# Excellent timber storage rack idea. I'll be doing this!



## Graham Orm (11 Sep 2014)

https://www.youtube.com/watch?v=yCiYYI9gSu8


----------



## dm65 (11 Sep 2014)

I hope you don't take as long as he did !

And notch the wood, not the socket

Other than that, crack on and show us how it turns out


----------



## Woodchips2 (11 Sep 2014)

I like the design idea =D> 

The unguarded table saw blade would make me nervous :roll: 

Thanks for sharing.

Regards Keith


----------



## DennisCA (12 Sep 2014)

Interesting design but I don't like having to go out and buy metal pipes and stuff. I like Mathias Wandels shelf design myself and plan to make it someday since it's all wood, glue & screws, I got spare lumber and won't have to buy any pipes: https://woodgears.ca/shelves/index.html


----------



## Graham Orm (12 Sep 2014)

DennisCA":p4fd9cr6 said:


> Interesting design but I don't like having to go out and buy metal pipes and stuff. I like Mathias Wandels shelf design myself and plan to make it someday since it's all wood, glue & screws, I got spare lumber and won't have to buy any pipes: https://woodgears.ca/shelves/index.html



There's a lot more work involved in that. I have sourced the pipe it will cost me £9 for 6.2 metres.


----------



## marcros (12 Sep 2014)

the slight concern that i would have is when you have a heavy piece of timber on the rack, and taking it off is more dragging than lifting- would it pull the pipes out and then crash bang wollop?! i guess it depends on the tightness of the fit of the pipe in the holes.


----------



## rafezetter (12 Sep 2014)

marcros":lomwyayk said:


> the slight concern that i would have is when you have a heavy piece of timber on the rack, and taking it off is more dragging than lifting- would it pull the pipes out and then crash bang wollop?! i guess it depends on the tightness of the fit of the pipe in the holes.

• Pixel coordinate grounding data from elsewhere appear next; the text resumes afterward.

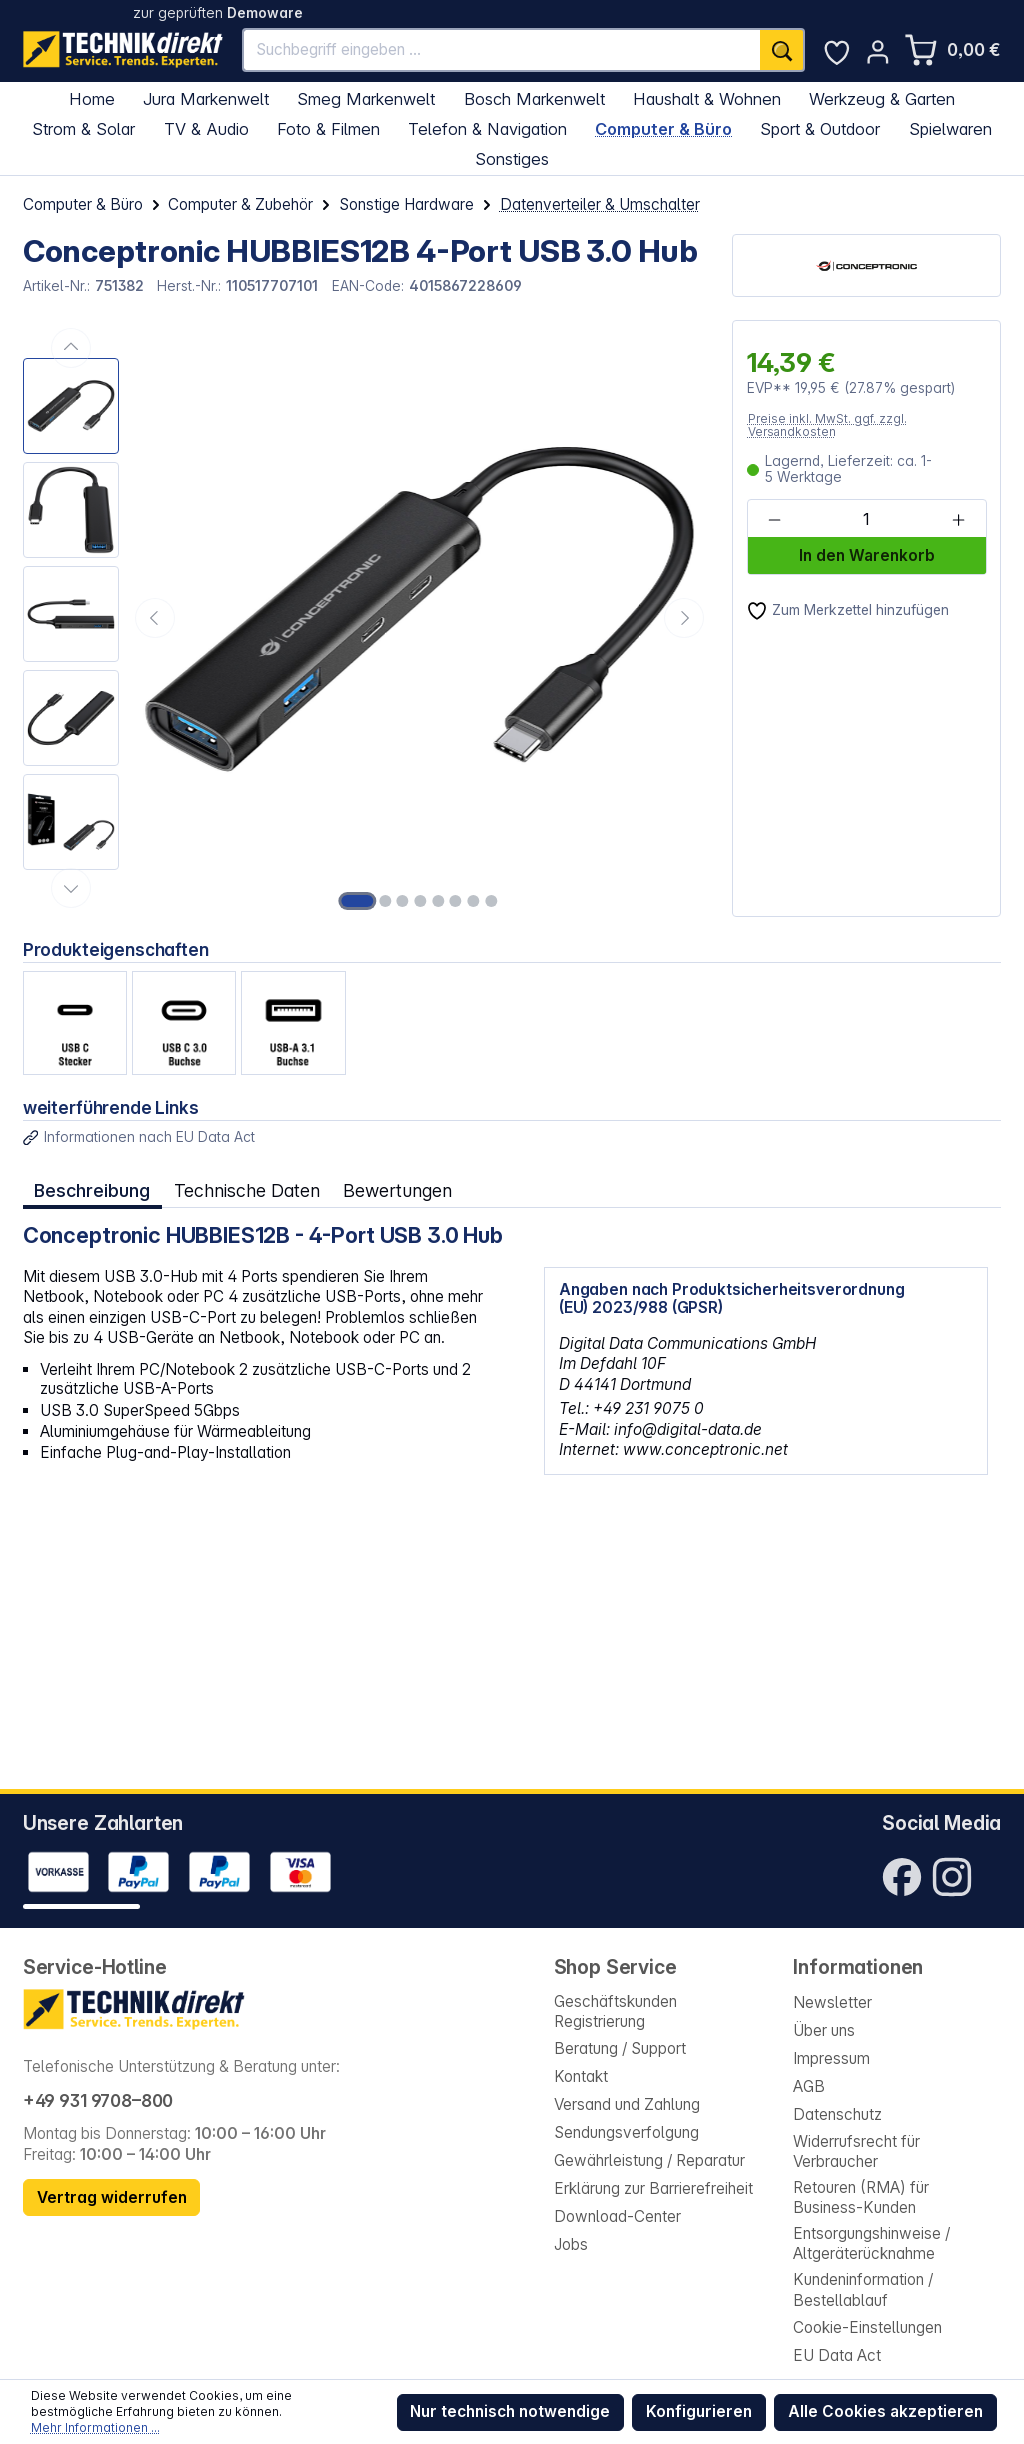 The height and width of the screenshot is (2444, 1024). What do you see at coordinates (620, 2048) in the screenshot?
I see `Beratung / Support` at bounding box center [620, 2048].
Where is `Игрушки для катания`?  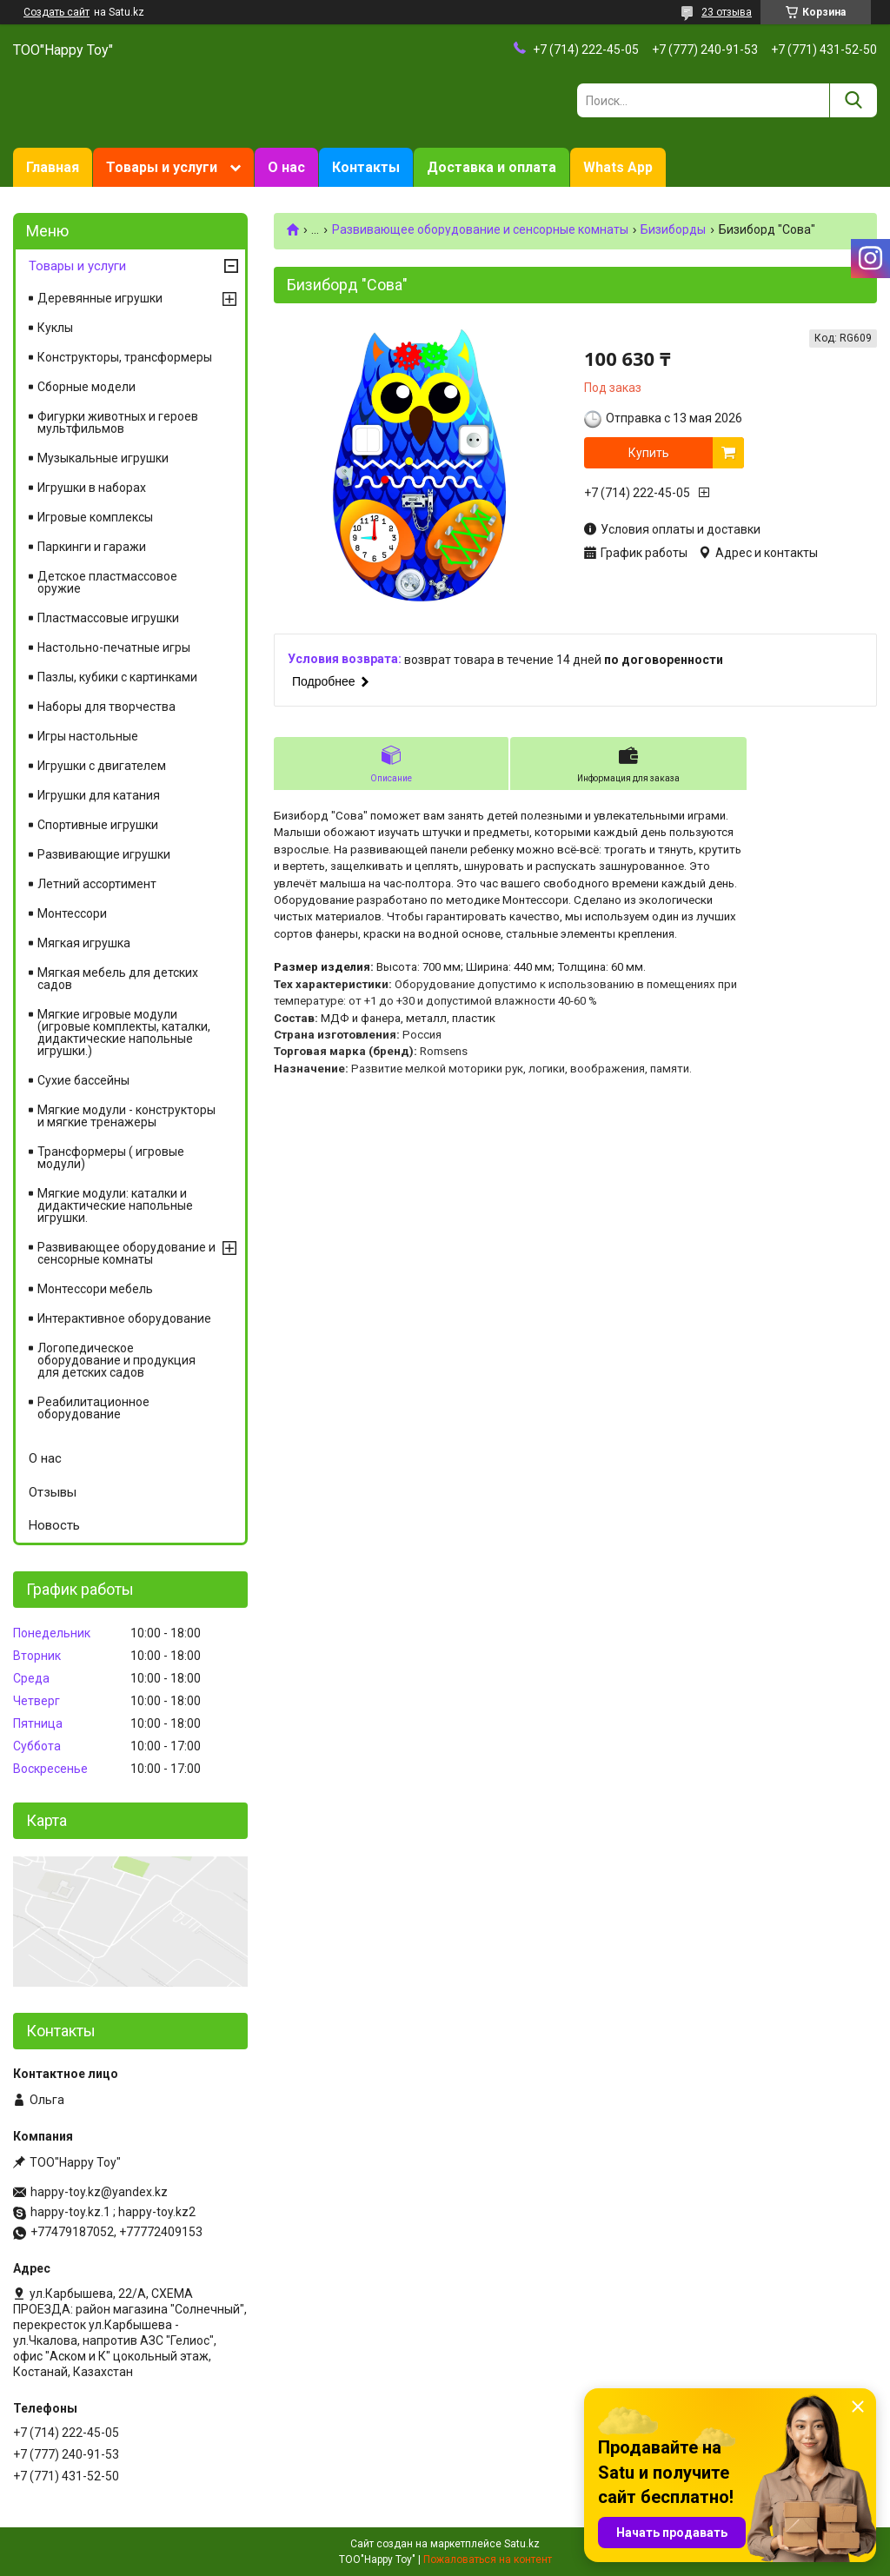 Игрушки для катания is located at coordinates (98, 795). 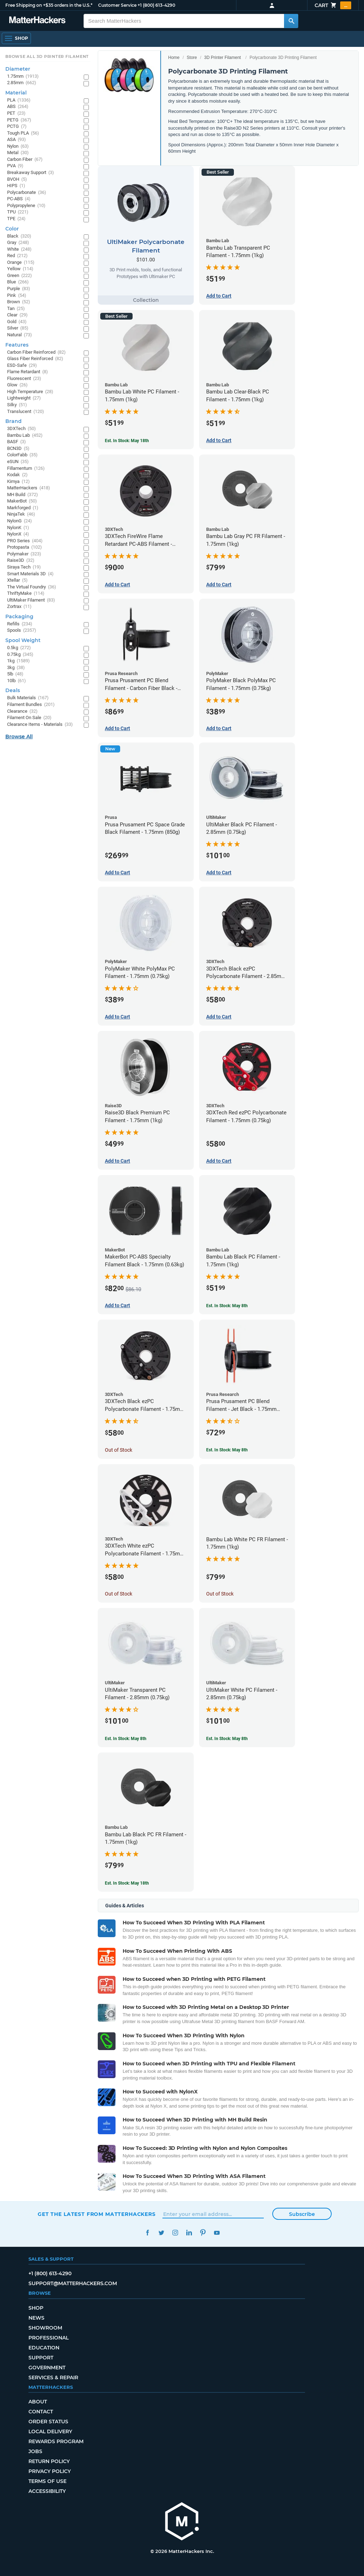  Describe the element at coordinates (23, 133) in the screenshot. I see `Tough PLA` at that location.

drill hole all the way through from the side and put a locking pin into it.


----------



## Graham Orm (12 Sep 2014)

marcros":2uyxejx8 said:


> the slight concern that i would have is when you have a heavy piece of timber on the rack, and taking it off is more dragging than lifting- would it pull the pipes out and then crash bang wollop?! i guess it depends on the tightness of the fit of the pipe in the holes.



Can't see that happening. There will always be other wood on the rack....in my shop anyway, I'm a hoarder!

Always the option of pumping some gap filling adhesive in before the pipe just to tighten the fit. I'll be doing mine sometime before next weekend. I'll post an update when it's done.


----------



## dc_ni (13 Sep 2014)

With WIP pics?


----------



## Graham Orm (13 Sep 2014)

dc_ni":221icw8i said:


> With WIP pics?



OK :wink:


----------